Fin dagli albori con i primi personal computer rudimentali, passando alle prime console domestiche come il NES di NINTENDO o il concorrente SEGA MASTER SYSTEM, oggi parleremo di retrogames. 

Continuando con il periodo d’oro delle sale giochi per arrivare ai giorni nostri dove i videogiochi ormai sono praticamente in ogni casa.

La passione per quest'arte videoludica ha sempre affascinato le persone, trasversalmente, al contrario di quanti credano, abbracciando in modo eterogeneo diverse fasce di età e sesso.

Anni 90. La Golden Age

Se la nascita e la diffusione delle prime console domestiche e di alcuni dei cabinati storici (PAC MAN, SPACE INVADERS, TETRIS per fare qualche esempio) iniziarono negli anni 80, fu nel decennio successivo che esplose definitivamente, soprattutto a livello casalingo, il fenomeno videoludico.

Console come SUPER NINTENDO e SEGA MEGA DRIVE affiancate dalla più performante ma esclusiva e molto costosa NEO GEO di SNK, stravolsero completamente il mercato di genere raggiungendo traguardi di vendite epocali e gettando le basi per quello che é il mercato videoludico odierno.
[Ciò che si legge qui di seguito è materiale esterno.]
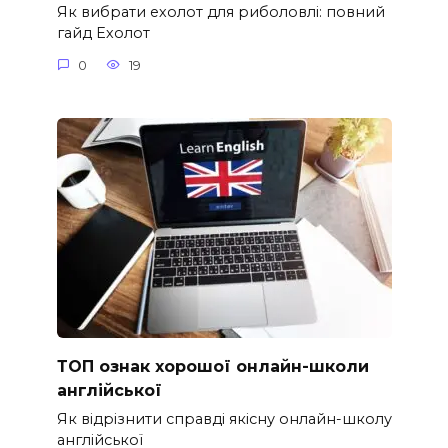
Як вибрати ехолот для риболовлі: повний
гайд Ехолот
0
19
ТОП ознак хорошої онлайн-школи
англійської
Як відрізнити справді якісну онлайн-школу
англійської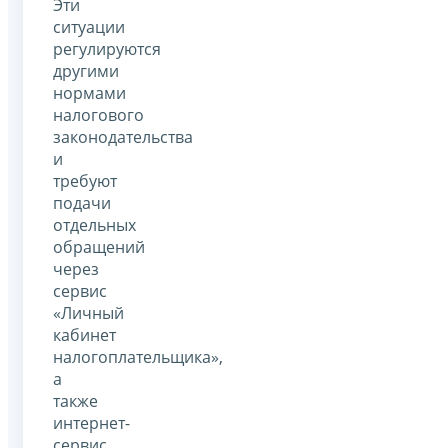
Эти
ситуации
регулируются
другими
нормами
налогового
законодательства
и
требуют
подачи
отдельных
обращений
через
сервис
«Личный
кабинет
налогоплательщика»,
а
также
интернет-
сервис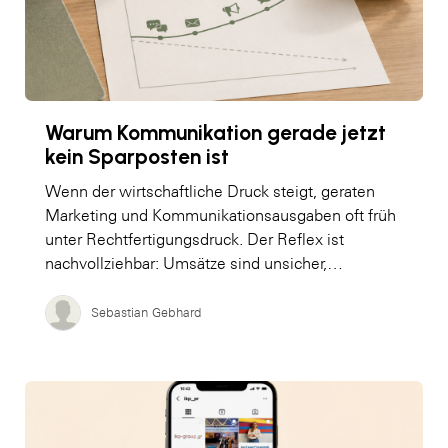
Warum Kommunikation gerade jetzt
kein Sparposten ist
Wenn der wirtschaftliche Druck steigt, geraten
Marketing und Kommunikationsausgaben oft früh
unter Rechtfertigungsdruck. Der Reflex ist
nachvollziehbar: Umsätze sind unsicher,…
Sebastian Gebhard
In quegli anni grazie a quelle storiche meraviglie potevi avere nel salotto di casa tua lo stesso gioco che giocavi al bar o in sala giochi...tutto per te, senza fila, fumo molesto degli avventori più grandi, gettoni o monete da inserire. 

Potevi giocare a STREET FIGHTER 2 tutto il giorno, in santa pace e scatenare invidie tra gli amici che ne erano sprovvisti. Bei tempi!

Fenomeno PLAYSTATION

Dopo gli anni 80 e 90, periodo con dominatori unici NINTENDO e SEGA, nel 1994 arriva sul mercato una nuova console proposta da SONY, fino ad allora estranea al mercato. 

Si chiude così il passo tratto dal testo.